→ **Problem description**: Check every line of the entries below for the word "régias", then give only the number of lines that have it.

→ **Records to use**:
........

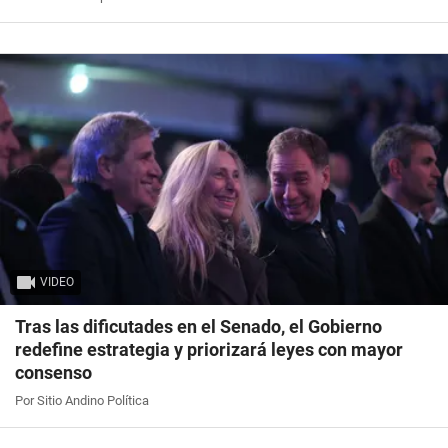
VIDEO
Tras las dificutades en el Senado, el Gobierno
redefine estrategia y priorizará leyes con mayor
consenso
Por Sitio Andino Política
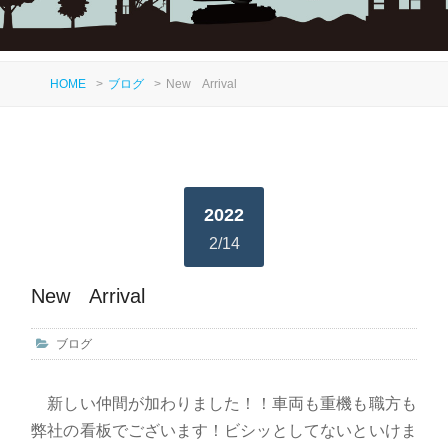
HOME
>
ブログ
>
New Arrival
2022
2/14
New Arrival
ブログ
新しい仲間が加わりました！！車両も重機も職方も
弊社の看板でございます！ビシッとしてないといけま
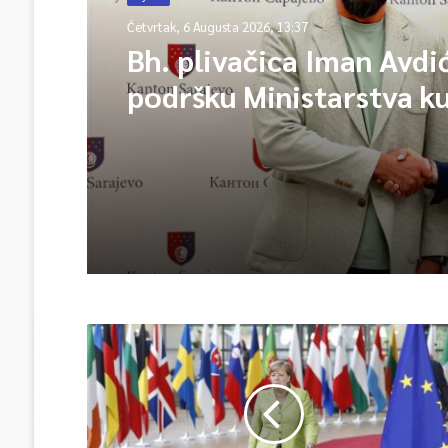
Četvrtak, 6 Augusta 2026, 13:37
Bh. plivačica Iman Avdi
podršku Ministarstva ku
sporta KS kreće na Evr
prvenstvo i Mediterans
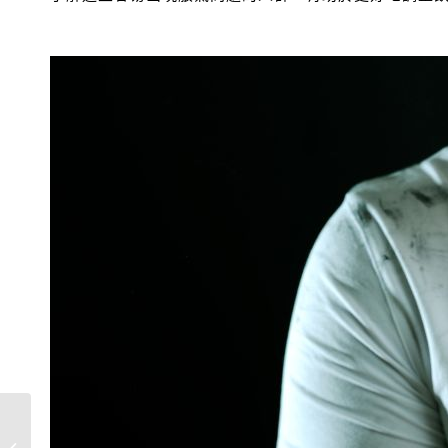
軟便吃一天最多吃幾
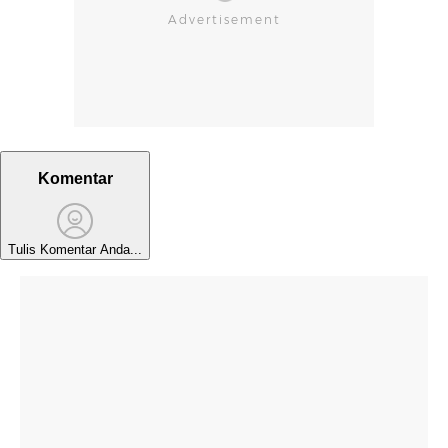
Komentar
Tulis Komentar Anda...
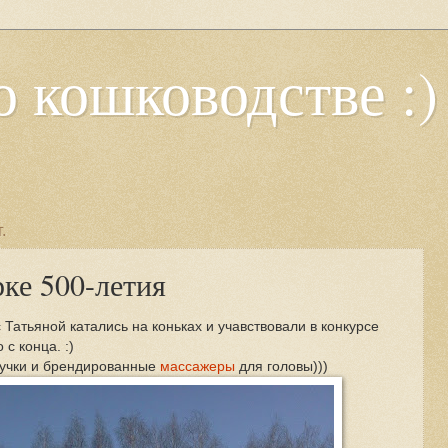
о кошководстве :)
.
ке 500-летия
 Татьяной катались на коньках и учавствовали в конкурсе
с конца. :)
ручки и брендированные
массажеры
для головы)))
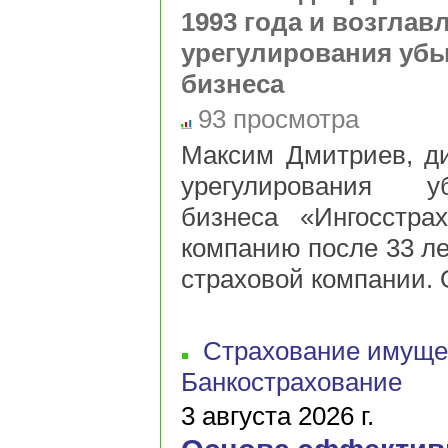
1993 года и возглав
урегулирования убы
бизнеса
93 просмотра
Максим Дмитриев, ди
урегулирования у
бизнеса «Ингосстра
компанию после 33 ле
страховой компании. 
Страхование имуще
Банкострахование
3 августа 2026 г.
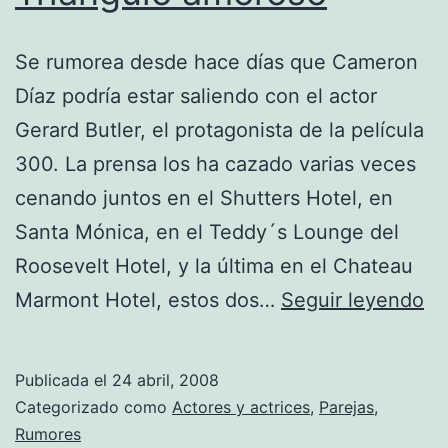
Se rumorea desde hace días que Cameron
Díaz podría estar saliendo con el actor
Gerard Butler, el protagonista de la película
300. La prensa los ha cazado varias veces
cenando juntos en el Shutters Hotel, en
Santa Mónica, en el Teddy´s Lounge del
Roosevelt Hotel, y la última en el Chateau
Tr
Marmont Hotel, estos dos…
Seguir leyendo
am
Publicada el
24 abril, 2008
Categorizado como
Actores y actrices
,
Parejas
,
Rumores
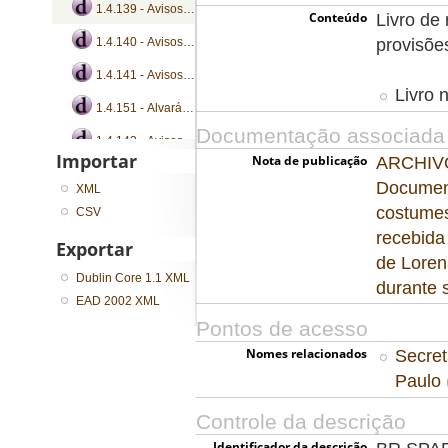
1.4.139 - Avisos, cartas régias, instruções e provisões
Conteúdo
Livro de 
provisõe
1.4.140 - Avisos, cartas patente, cartas régias, instruções e provisões
1.4.141 - Avisos, cartas régias, instruções e provisões
Livro 
1.4.151 - Alvarás, avisos, decretos, instruções, leis e regimentos
Documentação associada
1.4.142 - Avisos, cartas régias, instruções e provisões
Importar
Nota de publicação
ARCHIV
...
Document
XML
costumes
CSV
recebida
Exportar
de Loren
Dublin Core 1.1 XML
durante 
EAD 2002 XML
Pontos de acesso
Nomes relacionados
Secret
Paulo
Controle da descrição
Identificador da descrição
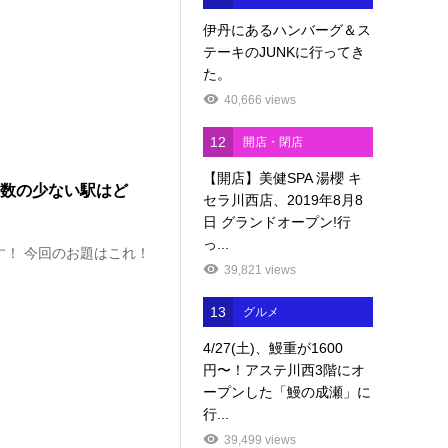
伊丹にあるハンバーグ＆ス
テーキのJUNKに行ってき
た。
40,666 views
12
開店・閉店
【開店】美健SPA 湯櫻 キ
客数の少ない駅はど
セラ川西店、2019年8月8
日 グランドオープン!行
っ...
！ 今回のお題はこれ！
39,821 views
13
グルメ
4/27(土)、鰻重が1600
円〜！アステ川西3階にオ
ープンした「鰻の成瀬」に
行...
39,499 views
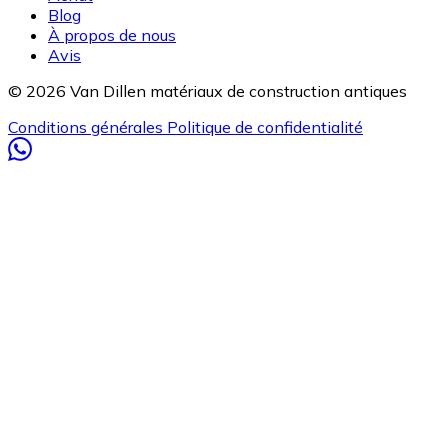
Blog
À propos de nous
Avis
© 2026 Van Dillen matériaux de construction antiques
Conditions générales
Politique de confidentialité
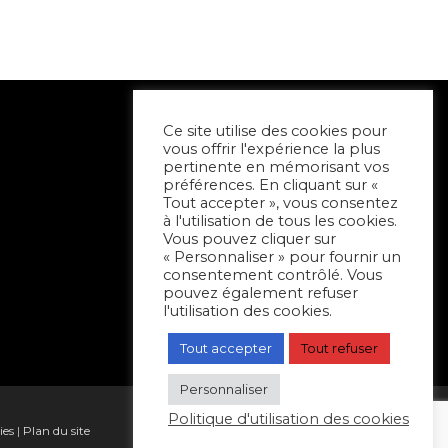
Ce site utilise des cookies pour
vous offrir l'expérience la plus
pertinente en mémorisant vos
préférences. En cliquant sur «
Tout accepter », vous consentez
à l'utilisation de tous les cookies.
Vous pouvez cliquer sur
« Personnaliser » pour fournir un
consentement contrôlé. Vous
pouvez également refuser
l'utilisation des cookies.
Tout accepter
Tout refuser
Personnaliser
Politique d'utilisation des cookies
ies
|
Plan du site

........

→ **Task response**: 4